Table of Contents
- My Dog Ate a Fly: Is My Dog in Danger?
- What Happens if My Dog Ate a Fly?
- Health Risks When Dog Eats Flies
- What To Do if Your Dog Ate a Fly?
- Why Did My Dog Eat a Fly?
- What Other Insects Can Harm Your Dog?
- My Dog Ate a Fly: Final Thoughts
Oh no! My dog ate a fly! What should I do?
Well, first of all, your dog must’ve been a nimble fellow to catch a fly mid-air.
I couldn’t swat a fly myself, so that must’ve been a feat to see!
Secondly, eating flies is not a common thing that dogs do.
There must’ve been something that triggered your dog to eat flies.
But the bigger question is whether your dog is in trouble after eating flies.

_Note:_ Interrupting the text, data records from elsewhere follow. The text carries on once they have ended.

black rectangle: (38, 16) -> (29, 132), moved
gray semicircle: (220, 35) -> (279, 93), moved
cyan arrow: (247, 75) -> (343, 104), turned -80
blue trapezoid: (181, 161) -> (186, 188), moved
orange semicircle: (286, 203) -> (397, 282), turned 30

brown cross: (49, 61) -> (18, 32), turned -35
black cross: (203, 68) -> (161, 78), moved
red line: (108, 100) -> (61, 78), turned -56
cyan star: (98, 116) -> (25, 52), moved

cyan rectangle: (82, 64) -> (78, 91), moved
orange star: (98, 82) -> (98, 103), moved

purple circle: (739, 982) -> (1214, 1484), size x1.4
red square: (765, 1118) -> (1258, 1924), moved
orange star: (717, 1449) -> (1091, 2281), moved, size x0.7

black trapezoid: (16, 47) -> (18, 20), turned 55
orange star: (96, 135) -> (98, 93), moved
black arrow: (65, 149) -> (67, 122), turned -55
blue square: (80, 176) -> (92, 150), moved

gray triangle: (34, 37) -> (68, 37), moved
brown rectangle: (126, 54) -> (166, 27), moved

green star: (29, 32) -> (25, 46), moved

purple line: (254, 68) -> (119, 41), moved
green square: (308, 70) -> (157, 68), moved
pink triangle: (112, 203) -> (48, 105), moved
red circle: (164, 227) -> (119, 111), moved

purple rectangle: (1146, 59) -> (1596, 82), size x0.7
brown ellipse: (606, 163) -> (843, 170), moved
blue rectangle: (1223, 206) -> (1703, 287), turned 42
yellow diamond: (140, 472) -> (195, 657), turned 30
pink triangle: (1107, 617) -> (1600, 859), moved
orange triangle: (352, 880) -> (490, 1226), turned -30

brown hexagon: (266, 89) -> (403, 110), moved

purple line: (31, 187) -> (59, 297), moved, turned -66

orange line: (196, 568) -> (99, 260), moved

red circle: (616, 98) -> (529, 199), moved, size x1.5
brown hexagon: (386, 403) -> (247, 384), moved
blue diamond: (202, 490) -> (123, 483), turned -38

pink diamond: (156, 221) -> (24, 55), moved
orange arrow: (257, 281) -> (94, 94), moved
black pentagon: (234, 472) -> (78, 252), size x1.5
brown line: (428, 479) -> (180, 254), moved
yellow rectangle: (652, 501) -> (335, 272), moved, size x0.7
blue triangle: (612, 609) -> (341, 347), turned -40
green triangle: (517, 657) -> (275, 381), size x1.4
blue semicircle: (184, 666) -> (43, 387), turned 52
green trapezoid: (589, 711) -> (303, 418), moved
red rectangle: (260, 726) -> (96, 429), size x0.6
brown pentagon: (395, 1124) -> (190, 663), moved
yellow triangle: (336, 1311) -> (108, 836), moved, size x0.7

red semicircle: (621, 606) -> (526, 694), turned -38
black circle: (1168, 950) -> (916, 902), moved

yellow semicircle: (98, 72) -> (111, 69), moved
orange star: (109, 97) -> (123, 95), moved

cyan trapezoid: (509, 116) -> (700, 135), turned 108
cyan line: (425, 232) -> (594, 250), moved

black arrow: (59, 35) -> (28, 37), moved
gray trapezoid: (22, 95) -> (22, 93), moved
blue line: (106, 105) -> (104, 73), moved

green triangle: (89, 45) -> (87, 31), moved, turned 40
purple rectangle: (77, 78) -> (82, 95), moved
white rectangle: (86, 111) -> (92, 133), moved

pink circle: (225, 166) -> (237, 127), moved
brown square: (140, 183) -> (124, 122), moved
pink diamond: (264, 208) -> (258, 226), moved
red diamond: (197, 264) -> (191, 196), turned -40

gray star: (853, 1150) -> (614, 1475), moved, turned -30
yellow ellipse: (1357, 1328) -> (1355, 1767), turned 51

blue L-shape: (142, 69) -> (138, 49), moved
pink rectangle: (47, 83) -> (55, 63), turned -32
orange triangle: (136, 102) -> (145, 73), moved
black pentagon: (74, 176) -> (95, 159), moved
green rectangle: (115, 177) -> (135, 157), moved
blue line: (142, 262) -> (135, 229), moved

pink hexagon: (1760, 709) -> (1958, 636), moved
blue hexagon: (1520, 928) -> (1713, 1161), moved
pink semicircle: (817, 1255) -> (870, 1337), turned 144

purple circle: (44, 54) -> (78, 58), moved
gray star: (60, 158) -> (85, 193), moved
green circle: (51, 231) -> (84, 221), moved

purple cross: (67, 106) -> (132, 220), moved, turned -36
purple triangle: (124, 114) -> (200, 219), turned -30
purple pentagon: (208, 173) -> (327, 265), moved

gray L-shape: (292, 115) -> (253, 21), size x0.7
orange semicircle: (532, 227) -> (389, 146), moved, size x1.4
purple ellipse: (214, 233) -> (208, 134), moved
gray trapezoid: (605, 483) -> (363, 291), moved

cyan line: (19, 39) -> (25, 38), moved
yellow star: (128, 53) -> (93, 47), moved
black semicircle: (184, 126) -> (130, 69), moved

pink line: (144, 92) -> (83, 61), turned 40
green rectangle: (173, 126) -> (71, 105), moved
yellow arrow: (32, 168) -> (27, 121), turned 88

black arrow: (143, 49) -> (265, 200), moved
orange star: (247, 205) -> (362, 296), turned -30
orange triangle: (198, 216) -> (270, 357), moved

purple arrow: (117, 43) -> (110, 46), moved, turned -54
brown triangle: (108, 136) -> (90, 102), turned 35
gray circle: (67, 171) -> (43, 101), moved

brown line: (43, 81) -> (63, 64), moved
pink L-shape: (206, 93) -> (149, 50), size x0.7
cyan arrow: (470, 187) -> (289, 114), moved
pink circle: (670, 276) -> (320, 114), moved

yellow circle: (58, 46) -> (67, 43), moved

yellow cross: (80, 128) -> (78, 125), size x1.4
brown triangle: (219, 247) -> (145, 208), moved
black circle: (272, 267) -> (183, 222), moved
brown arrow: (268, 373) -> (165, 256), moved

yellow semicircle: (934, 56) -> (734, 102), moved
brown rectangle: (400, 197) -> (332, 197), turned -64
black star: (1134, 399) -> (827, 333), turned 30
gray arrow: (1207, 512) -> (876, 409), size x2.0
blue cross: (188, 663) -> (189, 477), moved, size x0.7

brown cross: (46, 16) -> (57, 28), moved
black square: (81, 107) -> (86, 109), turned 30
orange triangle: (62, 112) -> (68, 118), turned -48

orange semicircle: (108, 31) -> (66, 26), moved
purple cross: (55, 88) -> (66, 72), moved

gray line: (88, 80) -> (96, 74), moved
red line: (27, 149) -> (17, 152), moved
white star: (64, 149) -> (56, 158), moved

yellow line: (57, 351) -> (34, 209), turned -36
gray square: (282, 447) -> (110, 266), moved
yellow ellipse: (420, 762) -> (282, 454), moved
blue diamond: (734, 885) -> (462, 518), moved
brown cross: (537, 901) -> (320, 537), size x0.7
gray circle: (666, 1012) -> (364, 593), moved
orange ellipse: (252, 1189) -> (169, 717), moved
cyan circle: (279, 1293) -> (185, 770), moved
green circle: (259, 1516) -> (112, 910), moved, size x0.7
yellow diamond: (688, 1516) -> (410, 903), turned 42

And that’s what we’re about to find out.
So, for this blog, I’ll be answering your questions concerning your dog eating a fly.
To do that, we’ll talk about the following topics in this article:
- Can dogs eat flies?
- Why do dogs eat flies?
- What happens when your dog eats a fly?
- What are the health risks encountered when your dog eats a fly?
- What to do if your dog eats a fly?
- What other insects can harm your dog?
Should you be worried that your dog ate a fly?
Let’s find out!
My Dog Ate a Fly: Is My Dog in Danger?
Help! My dog ate a fly. Is my dog in danger?
No, eating flies won’t place your dog in immediate danger.
This housefly species, Musca domestica, is not a poisonous insect that can inflict toxic effects on dogs.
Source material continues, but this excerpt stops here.